After Ali wa Lela’s departure, Zein went solo. By the early 1970s he had put out a number of singles, including some that feature two other singers who would go on to become big taarab stars, Zuhura Swaleh and Maulidi Juma. In the late 1970s, he began putting out full albums on cassette through the major taarab outlet of the time, Mombasa’s Mbwana Radio Services.

Early on in his solo career, Zein followed the trend of the day by working in an “Indian” style, setting his Swahili poetry to melodies drawn from popular Hindi film songs. But he soon abandoned that direction in favour of a style that came to be popularly known as taarab ya kiarabu, “Arabic taarab.” Instead of Bollywood melodies, he began using Arab melodies — existing and newly composed — resulting in a style that harked back to what he had been exposed to in his father’s house.

CULTURAL TREASURE

Zein honed his Arabic taarab — or as he sometimes preferred to call it, “utungaji wa zamani,” the old style of composition — in collaboration with Swahili poet and scholar Ahmed Sheikh Nabhany.

The two men worked together during the 1970s to set old and new Swahili poems to melodies derived from the Arab modal system and rhythms derived from Egyptian tarab, Kuwaiti sawt, and Swahili ngoma. The resulting repertoire, which represents a high watermark of Swahili art, earned Zein the honorific “ustadh” among his Swahili admirers.

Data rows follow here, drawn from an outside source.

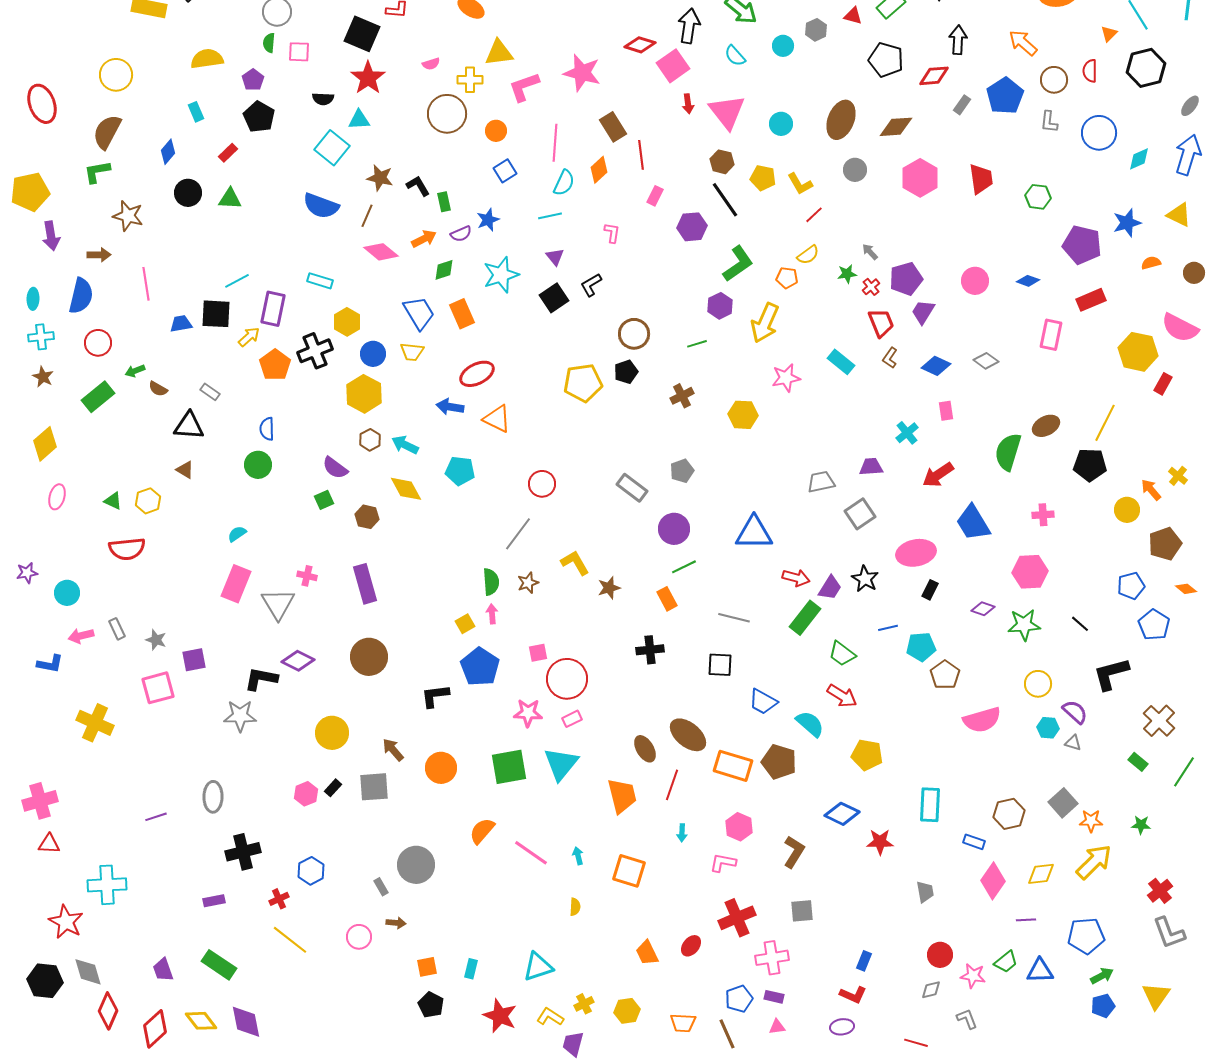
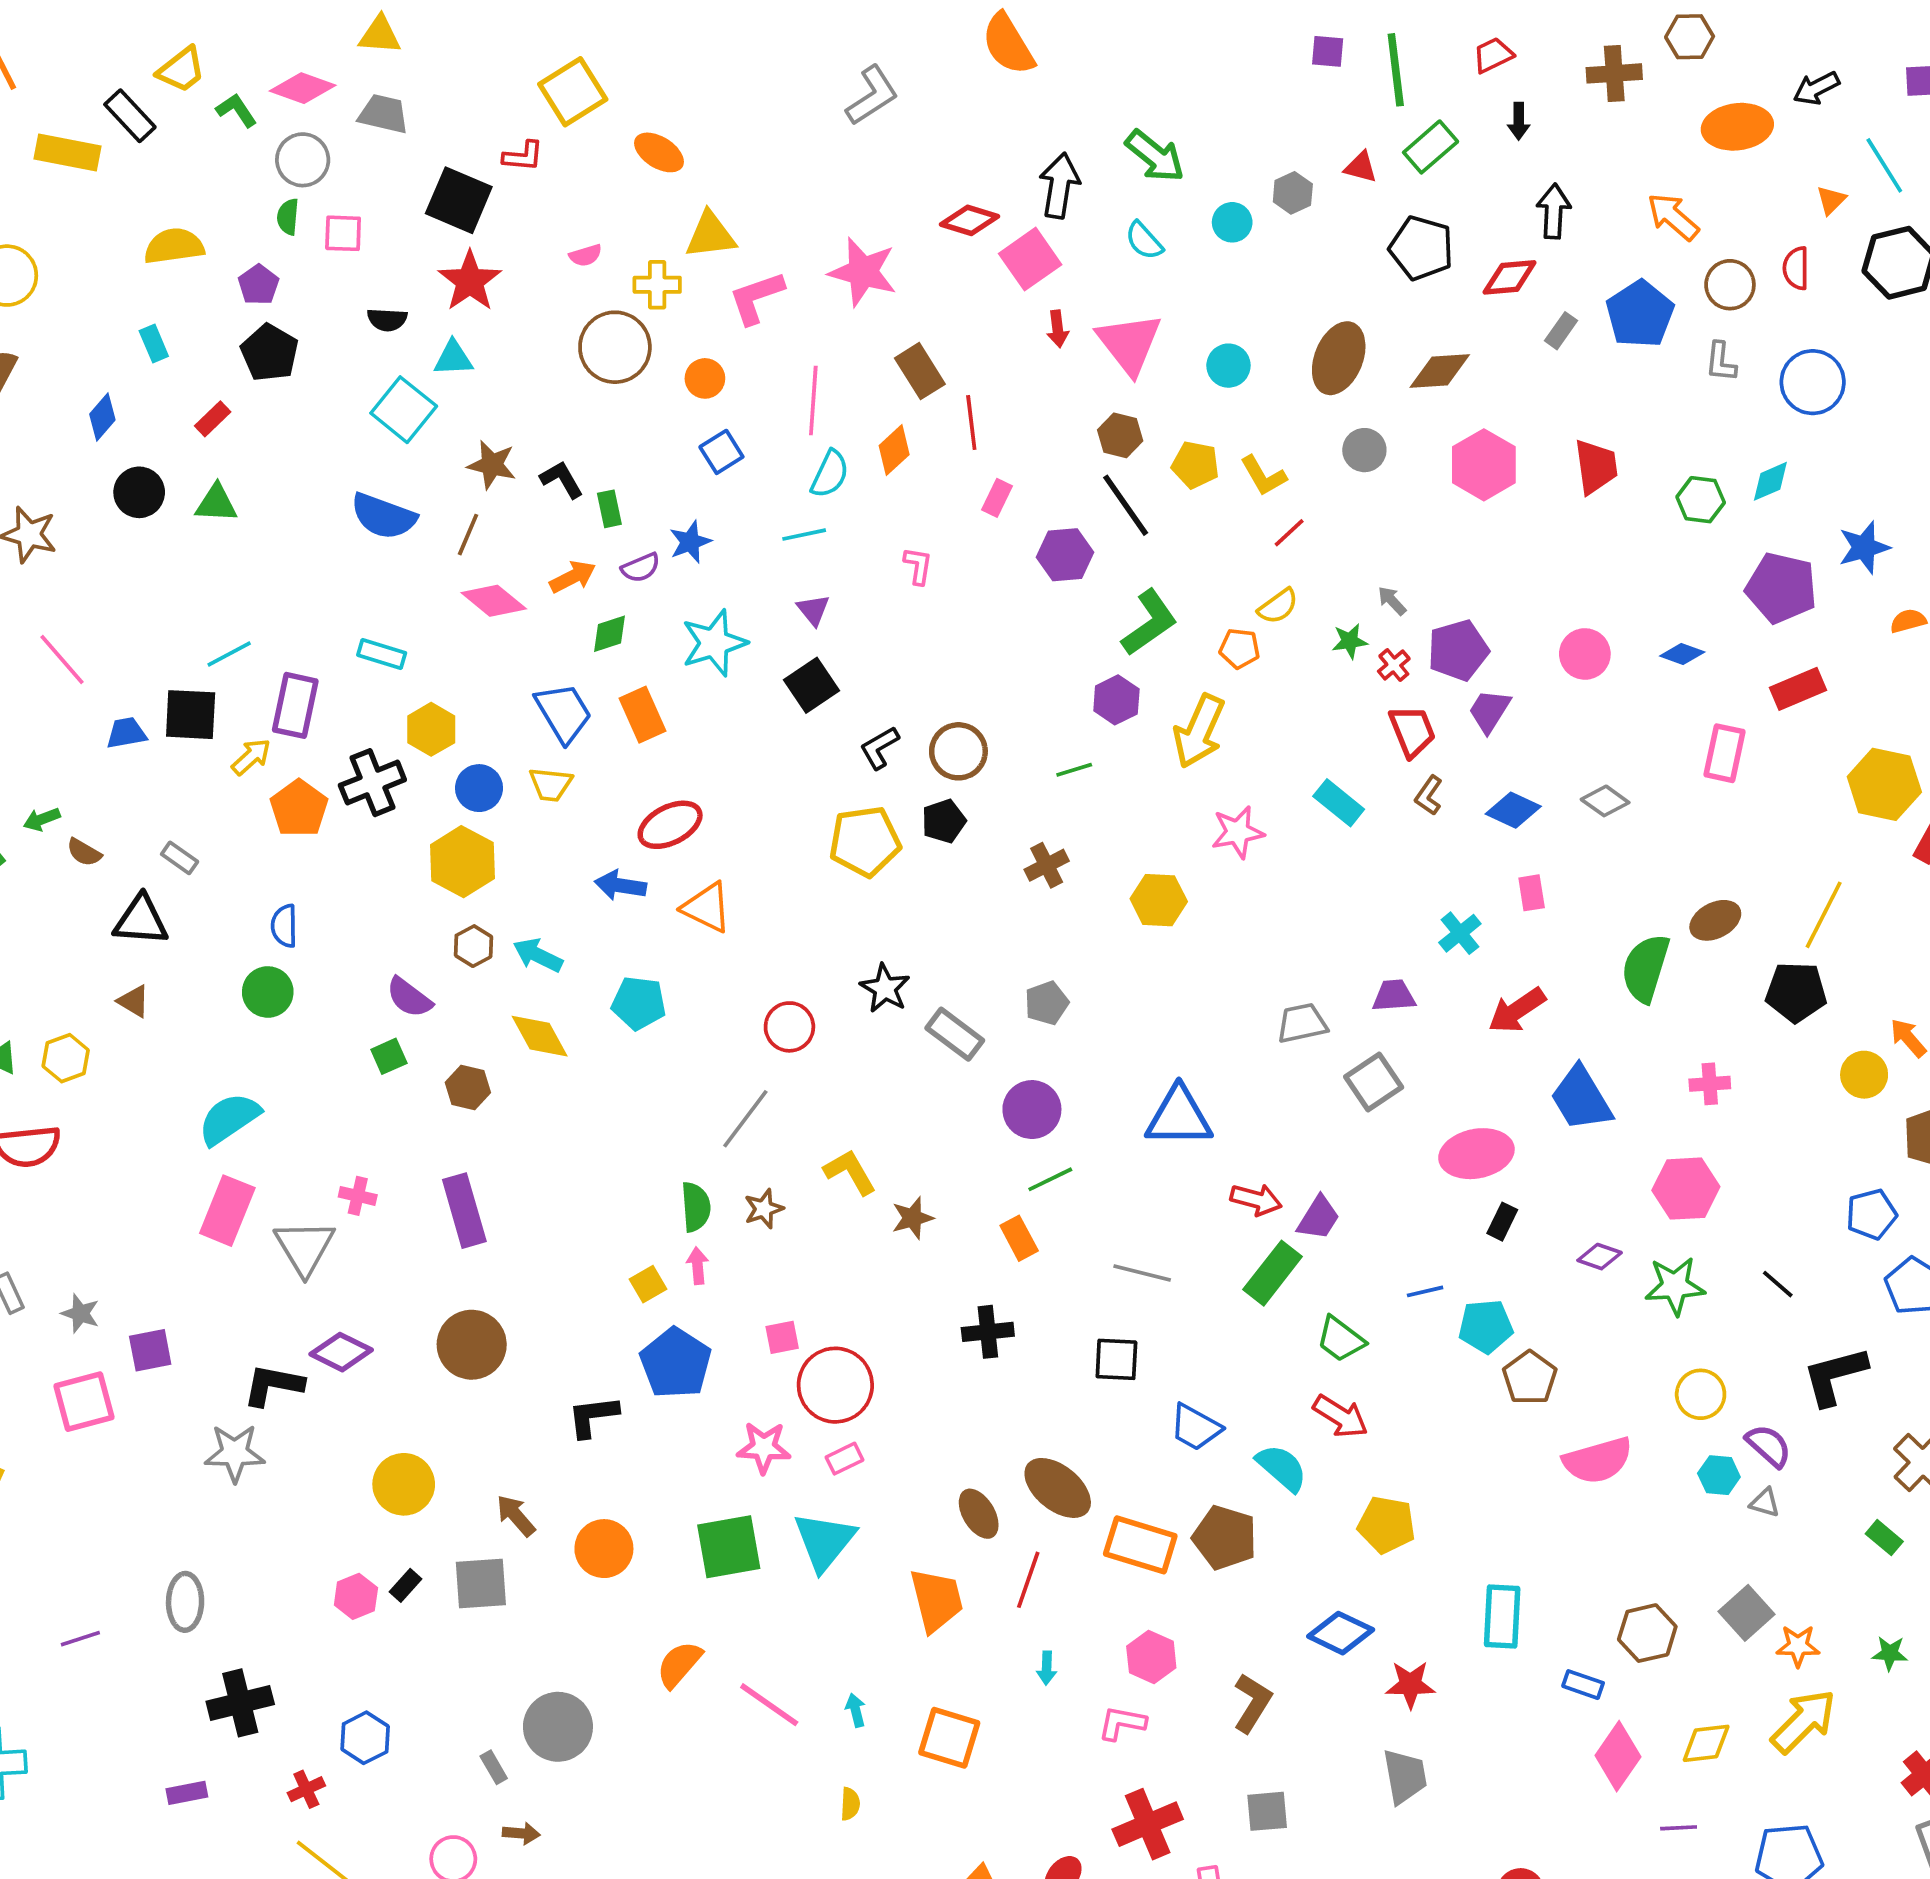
cyan diamond: (1139, 159) -> (1770, 481), moved
pink line: (146, 284) -> (62, 659), turned -32
black L-shape: (591, 285) -> (879, 748), moved
cyan semicircle: (237, 534) -> (229, 1119), size x1.8
black star: (865, 579) -> (885, 988), moved
gray trapezoid: (925, 892) -> (1405, 1776), moved, size x1.4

Zein’s Arabic taarab found a waiting audience in Mombasa in the 1970s, partly due to the influx of Hadhrami Arabs to the Kenyan coast in the 1960s.

The large number of Hadhrami-Swahili weddings created demand for music sung in Swahili, but performed kiarabu, in an Arab style (Zein also performed Yemeni songs in Arabic for Hadhrami men who preferred more traditional Hadhrami wedding celebrations).

While the local popularity of Arabic taarab has been on the wane since the 1980s, Zein’s reputation as a Swahili cultural treasure has only grown and spread. During the last few decades of his life, a steady stream of foreign students, scholars, and music industry professionals arrived at his door, eager to learn from him and work with him.

The tangible results of this have been concerts in Europe and the UAE as well as two international CD releases — Mtindo wa Mombasa (1989, Globestyle) and The Swahili Songbook (2000, Dizim Records), both of which contain detailed notes by German ethnomusicologist Werner Graebner.